This technical document describes our approach to the first wave of additional pilot users for OpenSAFELY, a new open source platform for EHR research with unprecedented security and support for open science. OpenSAFELY can currently execute analysis code across primary care EHR data for over 58 million patients in TPP and EMIS, linked onto SUS, ONS, ICNARC, ECDS, SGSS and other datasets. You can read more about the technical and security model in our papers, and in our technical manuals which are shared online here, along with a demonstration notebook here.
Onboarding new users to OpenSAFELY is more complex than granting a simple data download, or a login and password, because for security and privacy reasons, OpenSAFELY is very different to other approaches for EHR data analysis. The platform does not give researchers unconstrained access to view large volumes of pseudonymised and disclosive patient data, either via download or via a remote desktop. Instead we have produced a series of open source tools that enable researchers to use flexible, pragmatic, but standardised approaches to process raw electronic health records data into “research ready” datasets, and to check that this has been done correctly, without needing to access the patient data directly. Using this data management framework we also generate bespoke dummy datasets. These dummy datasets are used by researchers to develop analysis code in the open, using GitHub. When their data management and data analysis scripts are capable of running to completion, and passing all tests in the OpenSAFELY framework, they are finally sent through to be executed against the real data inside the secure environment, using the OpenSAFELY jobs runner, inside a container using Docker, without the researcher needing access to that raw potential disclosive pseudonymised data themselves. The non-disclosive summary results output tables, logs, and graphs are then manually reviewed, as in other systems, before release.
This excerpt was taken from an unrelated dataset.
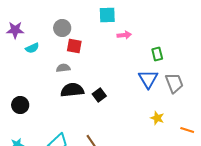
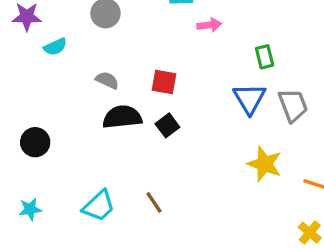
red square: (74, 46) -> (164, 82), moved
gray semicircle: (63, 68) -> (107, 80), turned 32
yellow star: (157, 118) -> (265, 164), size x1.5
This new and highly secure approach afforded by the OpenSAFELY platform has meant NHS England (the data controller) has been able to provide access, cautiously, to an unprecedented scale of data for Covid-19 related analyses. It does, however, mean that new users currently need strong computational data science skills, beyond those needed to write statistical analysis scripts against local data in R or Stata. However, our approach also means that every analysis executed on OpenSAFELY automatically contributes to a growing library of re-usable codelists, variables, and code, rather than unpredictable folders of arbitrary data management and analysis scripts in Python, R and SQL. Furthermore it allows us to efficiently address important strategic and analytic challenges such as minimally disclosive linkage, federated analysis, automated monitoring of disclosiveness, and transparent reporting on all analyses. Lastly, alongside this development work, we are also beginning to implement OpenSAFELY in other environments and against new datasets, so that others can benefit from the benefits of “curation as you go”, our privacy augmentation, and our shared open source codebase.
Next steps
We have set out to create an open source platform for EHR research where researchers can work independently, using the tools and data (with appropriate permissions) without necessarily needing substantial engagement with our team. Increasingly we will also produce tools that do not require advanced data science skills, to support a wider range of users.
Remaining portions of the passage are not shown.